The United States government had literally just upheld a ban on clothing containing our country’s own flag; yet a student was perfectly free to sport the flag of the Soviet Union — a dictatorial regime that was synonymous with brutal oppression, devoid of individual liberty and responsible for the death of over 23 million people — whenever and wherever he/she so pleased.
I asked him if he planned to sport a Swastika armband, an Iraqi National Progressive Front hat or a Rwandan Interahamwe hoodie to our next class. He was speechless.
This ban is characteristic of a larger trend of censorship in schools dating back to the 1969 Supreme Court decision in Tinker v. Des Moines Independent Community School District. This landmark decision allowed “schools to forbid conduct that would ‘materially and substantially interfere with the requirements of appropriate discipline in the operation of the school.”’ While there is an undeniable need for ensuring safe and productive learning environments, school administrations have invoked this ambiguous language to claim more and more circumstances as interferences.

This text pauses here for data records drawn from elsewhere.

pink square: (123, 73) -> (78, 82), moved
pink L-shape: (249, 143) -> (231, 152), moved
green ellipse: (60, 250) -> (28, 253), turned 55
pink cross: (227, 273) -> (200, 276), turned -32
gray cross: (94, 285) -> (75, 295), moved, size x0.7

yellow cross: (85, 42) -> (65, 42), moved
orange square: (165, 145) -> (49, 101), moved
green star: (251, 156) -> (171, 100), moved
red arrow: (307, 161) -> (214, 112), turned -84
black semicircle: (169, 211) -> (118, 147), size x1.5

Fort Collins High School in Colorado blocked its student council selected theme, ‘Merica Monday, for a day during spirit week because, according to a member of the council, “they didn’t want to offend anyone.” The member continued, “I’m personally outraged at the school that we can celebrate every other culture but our own. We have activities that go on during Cinco de Mayo, but we can’t celebrate and honor our own country [where] we live.”

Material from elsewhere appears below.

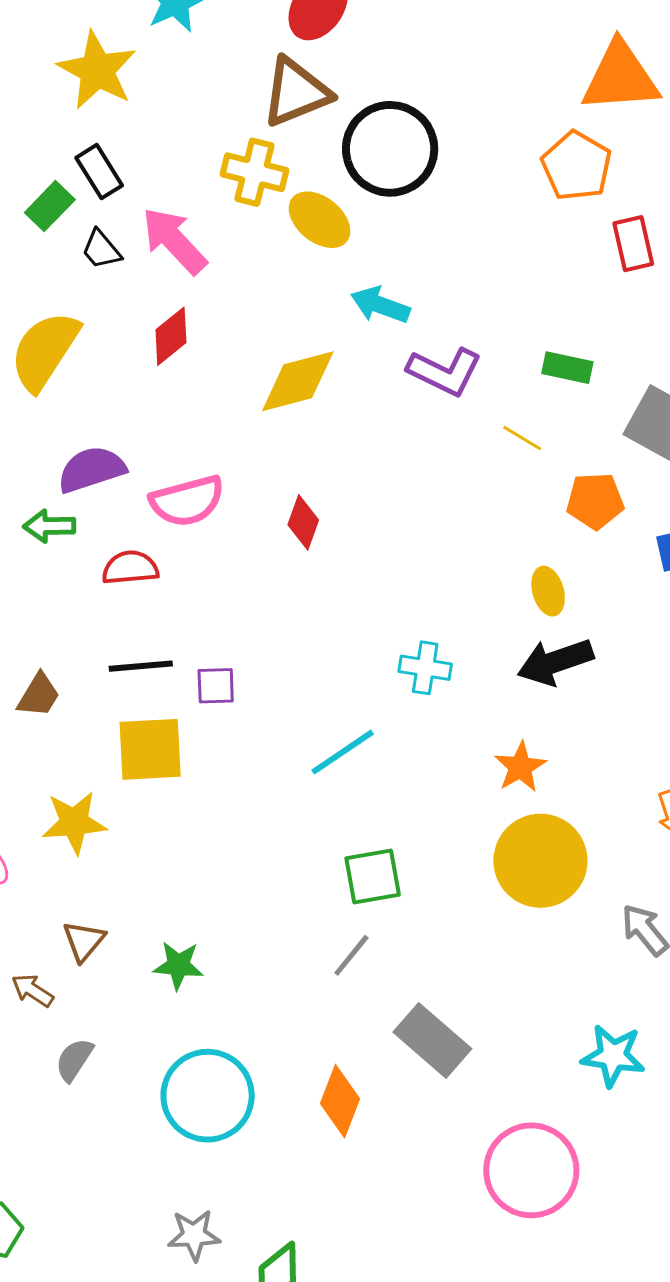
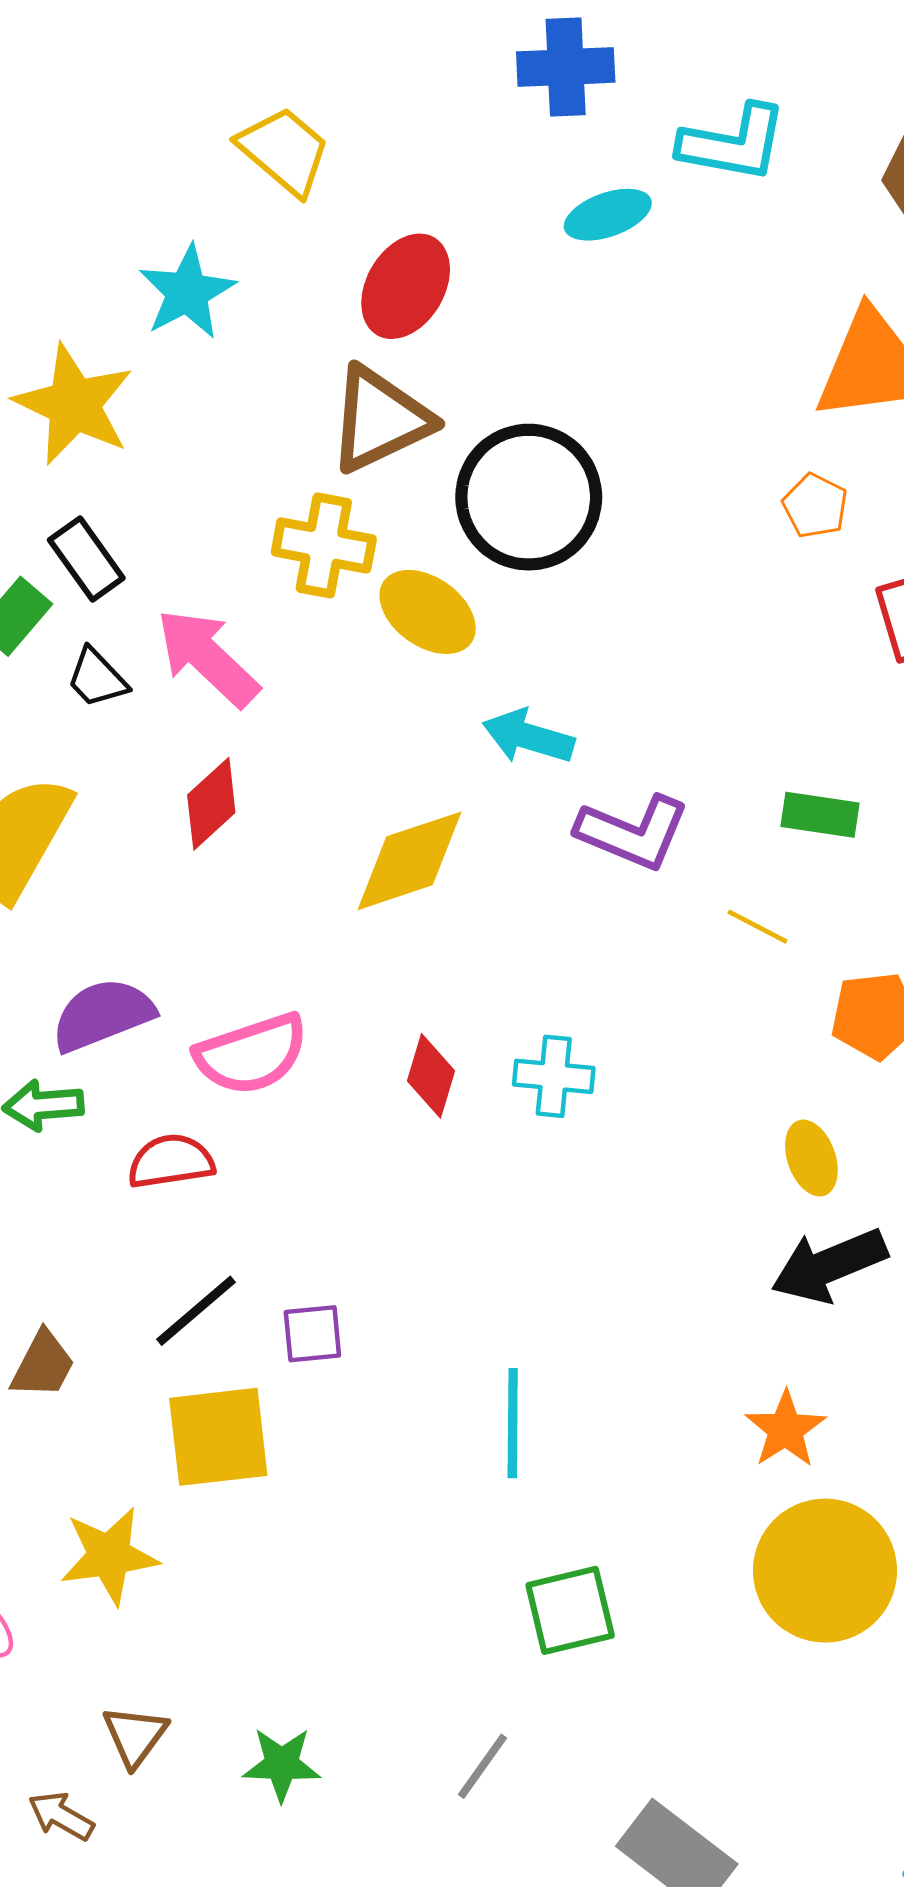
orange pentagon: (577, 166) -> (815, 506), size x0.6
black line: (141, 666) -> (196, 1311), turned -32
cyan cross: (425, 668) -> (554, 1076), moved
cyan line: (343, 752) -> (513, 1423), turned -52
gray line: (351, 955) -> (483, 1766), moved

Canyon High School in Anaheim Hills, California, refused to allow a girl to enter because her National Rifle Association T-shirt was said to encourage violence, while 14-year-old Jared Marcum is facing a fine and up to a year in prison for refusing to remove his National Rifle Association T-shirt at school.
Schools have even gone as far as to ban certain colors due to their associations. One school in Yuba County, California banned the colors red and blue because of their use by gangs, while an elementary school in Frisco, Texas banned its students from wearing the colors of red and green during the winter holiday season.
Tinker also says, “It can hardly be argued that either students or teachers shed their constitutional rights to freedom of speech or expression at the schoolhouse gate.” In fact, Justice Fortas, who delivered the majority opinion, deemed it significant to make that clarification first. He continued, “undifferentiated fear or apprehension of disturbance is not enough to overcome the right to freedom of expression…School officials do not possess absolute authority over their students. Students in school, as well as out of school, are ‘persons’ under our Constitution.” Perhaps the judicial and school systems should be reminded of these equally important lines the next time they motion to ban the American flag.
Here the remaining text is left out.